I’ve owned a copy of Mason & Dixon for a very long time but never had a strong urge to pick it up, in large part because I had intended to tackle Gravity’s Rainbow as my first major Pynchon work (I read The Crying of Lot 49 a while ago, but it is, in its slight hundred or so pages, scarcely Pynchonian in breadth, if comparable in density). But, for whatever reason, I was looking for something meaty and Mason & Dixon seemed the more attractive option.
The story is ostensibly a fictionalized account of Charles Mason and Jeremiah' Dixon’s journey to chart their eponymous line to resolve a border dispute between Pennsylvania in Maryland. But simply calling it “a fictionalized account” is misleading, as it suggests at most some narrative tidying and invention of secondary characters to make a more cohesive and rounded story. A better description would be to say it takes the story of Mason and Dixon and some of the founding myths of pre-Revolutionary America and tosses them in a blender with about 20 blotters of LSD. The “fictionalized” elements aren’t simply things that didn’t happen (chance meetings with Washington and Benjamin Franklin, for instance), but things that are outright supernatural. There’s an invisible robot duck that’s in love with a Frenchman, a conversation between two clocks, a field of gigantic vegetables (think James and the Giant Peach big), and a talking dog, among other things.

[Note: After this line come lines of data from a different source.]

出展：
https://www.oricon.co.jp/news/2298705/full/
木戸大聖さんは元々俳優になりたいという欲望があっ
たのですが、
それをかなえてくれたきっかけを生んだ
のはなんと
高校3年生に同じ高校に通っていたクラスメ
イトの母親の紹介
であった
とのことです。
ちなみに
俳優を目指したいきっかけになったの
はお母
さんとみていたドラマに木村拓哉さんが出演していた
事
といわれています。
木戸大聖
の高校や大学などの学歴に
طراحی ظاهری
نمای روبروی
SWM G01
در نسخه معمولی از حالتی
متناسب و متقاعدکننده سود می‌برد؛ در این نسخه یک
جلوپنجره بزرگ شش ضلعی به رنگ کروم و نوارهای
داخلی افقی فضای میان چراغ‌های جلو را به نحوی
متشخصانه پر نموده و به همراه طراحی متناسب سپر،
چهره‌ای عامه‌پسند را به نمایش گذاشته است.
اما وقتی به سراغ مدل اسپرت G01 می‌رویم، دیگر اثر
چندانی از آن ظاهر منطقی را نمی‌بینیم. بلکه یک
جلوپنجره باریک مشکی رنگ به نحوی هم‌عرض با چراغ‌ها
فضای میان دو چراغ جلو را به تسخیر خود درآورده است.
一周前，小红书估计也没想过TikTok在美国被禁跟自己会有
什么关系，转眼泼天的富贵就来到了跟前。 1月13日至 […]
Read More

These elements are jumbled together by a frame narrator named Reverend Cherrycoke, who interjects regularly with his own supposition and is interrupted by his niece and nephew. The story veers regularly off course, and there are few signposts to guide you through dialogue or indicate when one scene blends into another, which they do regularly and with hedge maze circuity. The whole book feels like it was deliberately written to be as hard to follow as possible without descending into outright gibberish. Pynchon toes that line deftly, though to call it a pleasurable read would be a stretch. This is a book that wants to be a workout, and while certain passages and images are rewarding, I’d be lying if I said I knew exactly what had happened in any given chapter.

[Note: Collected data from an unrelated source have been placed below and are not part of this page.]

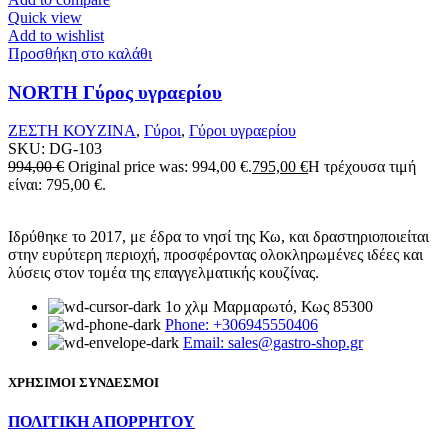
Quick view
Add to wishlist
Προσθήκη στο καλάθι
NORTH Γύρος υγραερίου
ΖΕΣΤΗ ΚΟΥΖΙΝΑ
,
Γύροι
,
Γύροι υγραερίου
SKU:
DG-103
994,00
€
Original price was: 994,00 €.
795,00
€
Η τρέχουσα τιμή
είναι: 795,00 €.
Ιδρύθηκε το 2017, με έδρα το νησί της Κω, και δραστηριοποιείται
στην ευρύτερη περιοχή, προσφέροντας ολοκληρωμένες ιδέες και
λύσεις στον τομέα της επαγγελματικής κουζίνας.
1ο χλμ Μαρμαρωτό, Κως 85300
Phone: +306945550406
Email: sales@gastro-shop.gr
ΧΡΗΣΙΜΟΙ ΣΥΝΔΕΣΜΟΙ
ΠΟΛΙΤΙΚΗ ΑΠΟΡΡΗΤΟΥ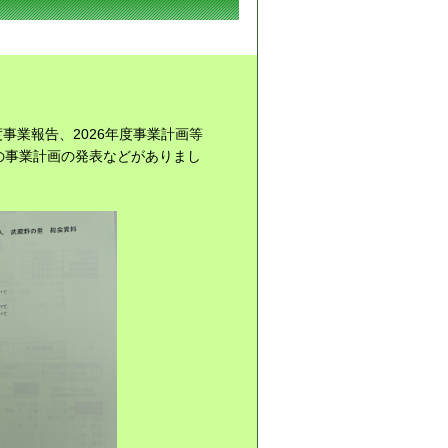
事業報告、2026年度事業計画等
事業計画の発表などがありまし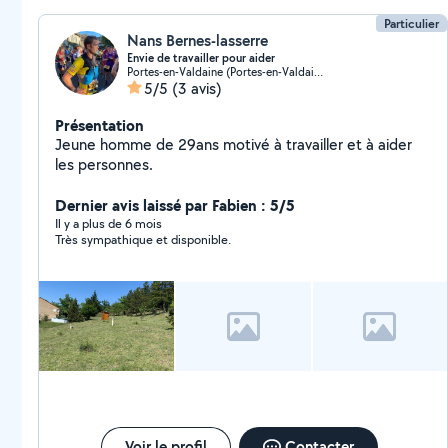
Particulier
Nans Bernes-lasserre
Envie de travailler pour aider
Portes-en-Valdaine (Portes-en-Valdaine)
5/5
(3 avis)
Présentation
Jeune homme de 29ans motivé à travailler et à aider
les personnes.
Dernier avis laissé par Fabien : 5/5
Il y a plus de 6 mois
Très sympathique et disponible.
Voir le profil
Contacter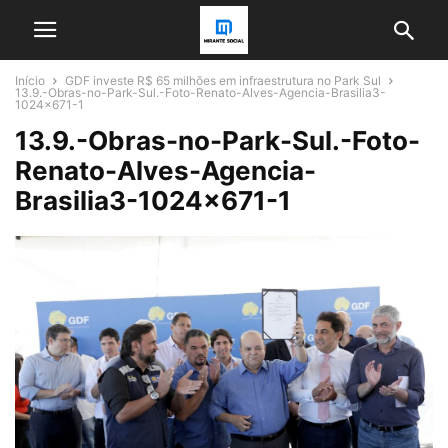
Início
GDF investe R$ 65 milhões em infraestrutura no Park Sul
13.9.-Obras-no-Park-Sul.-Foto-Renato-Alves-Agencia-Brasilia3-
1024x671-1
13.9.-Obras-no-Park-Sul.-Foto-
Renato-Alves-Agencia-
Brasilia3-1024×671-1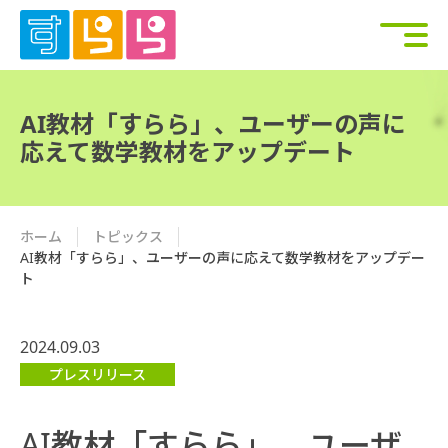
AI教材「すらら」、ユーザーの声に
応えて数学教材をアップデート
ホーム
トピックス
AI教材「すらら」、ユーザーの声に応えて数学教材をアップデー
ト
2024.09.03
プレスリリース
AI教材「すらら」、ユーザ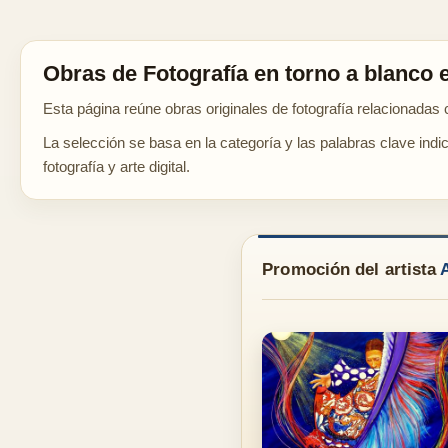
Obras de Fotografía en torno a blanco 
Esta página reúne obras originales de fotografía relacionadas c
La selección se basa en la categoría y las palabras clave indi
fotografía y arte digital.
Promoción del artista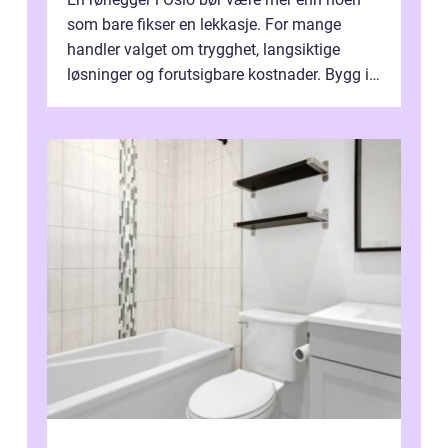
som bare fikser en lekkasje. For mange
handler valget om trygghet, langsiktige
løsninger og forutsigbare kostnader. Bygg i
hovedstaden har ofte skjulte svakhe...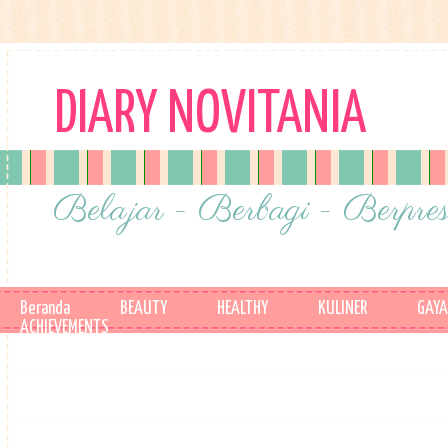
DIARY NOVITANIA
Belajar - Berbagi - Berpres
Beranda
BEAUTY
HEALTHY
KULINER
GAYA
ACHIEVEMENTS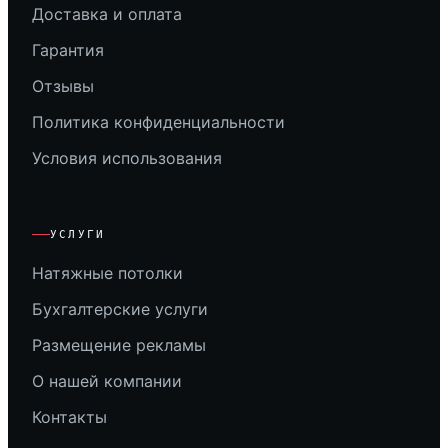
Доставка и оплата
Гарантия
Отзывы
Политика конфиденциальности
Условия использования
УСЛУГИ
Натяжные потолки
Бухгалтерские услуги
Размещение рекламы
О нашей компании
Контакты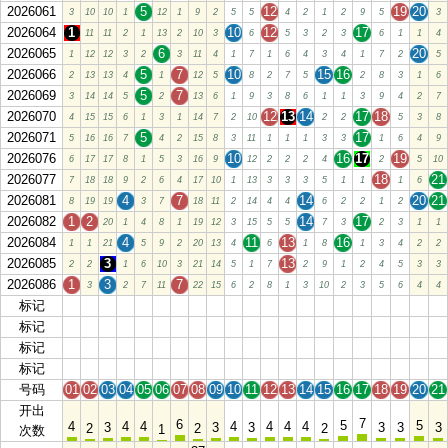
2026061
5
12
19
20
3
10
10
1
12
1
9
2
5
5
4
2
1
2
9
5
3
2026064
1
10
12
17
11
11
2
1
13
2
10
3
6
5
3
2
3
6
1
1
4
2026065
6
20
1
12
12
3
2
3
11
4
1
7
1
6
4
3
4
1
7
2
5
2026066
5
7
10
15
16
2
13
13
4
1
12
5
8
2
7
5
2
8
3
1
6
2026069
5
7
3
14
14
5
2
13
6
1
9
3
8
6
1
1
3
9
4
2
7
2026070
12
13
14
17
18
4
15
15
6
1
3
1
14
7
2
10
2
2
5
3
8
2026071
5
17
5
16
16
7
4
2
15
8
3
11
1
1
1
3
3
1
6
4
9
2026076
10
16
17
19
6
17
17
8
1
5
3
16
9
12
2
2
2
4
2
5
10
2026077
18
21
7
18
18
9
2
6
4
17
10
1
13
3
3
3
5
1
1
1
6
2026081
4
7
14
20
21
8
19
19
3
7
18
11
2
14
4
4
6
2
2
1
2
2026082
1
2
14
17
20
1
4
8
1
19
12
3
15
5
5
7
3
2
3
1
1
2026084
4
11
13
16
1
1
21
5
9
2
20
13
4
6
1
8
1
3
4
2
2
2026085
3
13
2
2
1
6
10
3
21
14
5
1
7
2
9
1
2
4
5
3
3
2026086
1
3
7
3
2
7
11
22
15
6
2
8
1
3
10
2
3
5
6
4
4
标记
01
02
03
04
05
06
07
08
09
10
11
12
13
14
15
16
17
18
19
20
21
标记
01
02
03
04
05
06
07
08
09
10
11
12
13
14
15
16
17
18
19
20
21
标记
01
02
03
04
05
06
07
08
09
10
11
12
13
14
15
16
17
18
19
20
21
标记
01
02
03
04
05
06
07
08
09
10
11
12
13
14
15
16
17
18
19
20
21
号码
01
02
03
04
05
06
07
08
09
10
11
12
13
14
15
16
17
18
19
20
21
开出
7
6
5
5
4
4
4
4
4
4
4
3
3
3
3
3
3
2
2
2
1
次数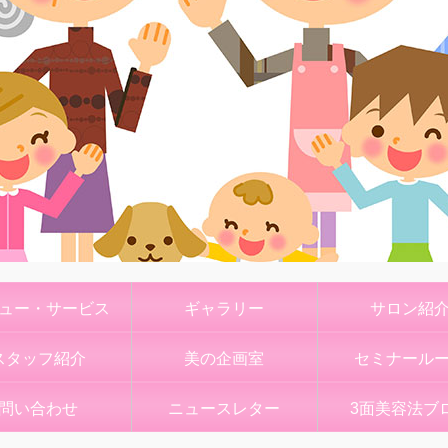
ュー・サービス
ギャラリー
サロン紹
スタッフ紹介
美の企画室
セミナール
問い合わせ
ニュースレター
3面美容法ブ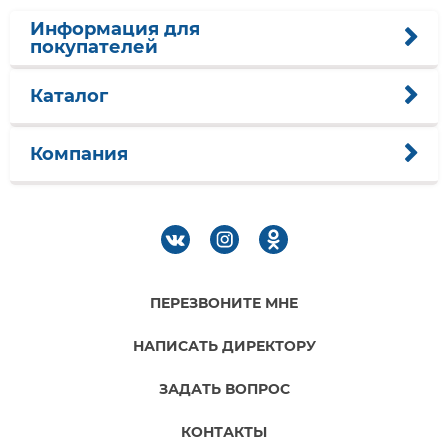
Информация для
покупателей
Каталог
Компания
ПЕРЕЗВОНИТЕ МНЕ
НАПИСАТЬ ДИРЕКТОРУ
ЗАДАТЬ ВОПРОС
КОНТАКТЫ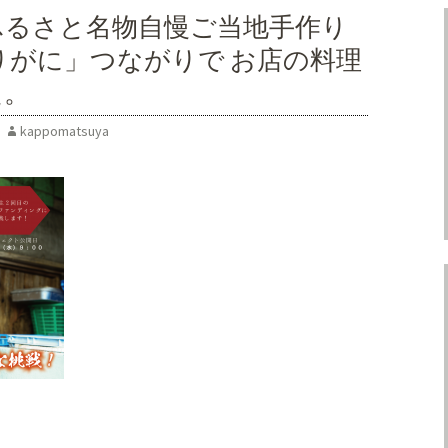
ふるさと名物自慢ご当地手作り
りがに」つながりで お店の料理
た。
kappomatsuya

Pynchon is a noted stylist, and his writing in this book deftly apes the sound and texture of 18th century prose, complete with esoteric Capitalization and antique verbosity. His humor is pleasantly modern, though its occasional crudity is actually in line with the period it is trying to evoke (recall that the Western Canon’s proto-novel, Don Quixote, includes a scene where Sancho Ponza takes a sneaky dump off the side of his horse, and another where he and Quixote vomit into each others’ faces). I wouldn’t say I enjoyed reading this book, at least not all the time, but I’m glad I read it.
And one day, I really will tackle Gravity’s Rainbow.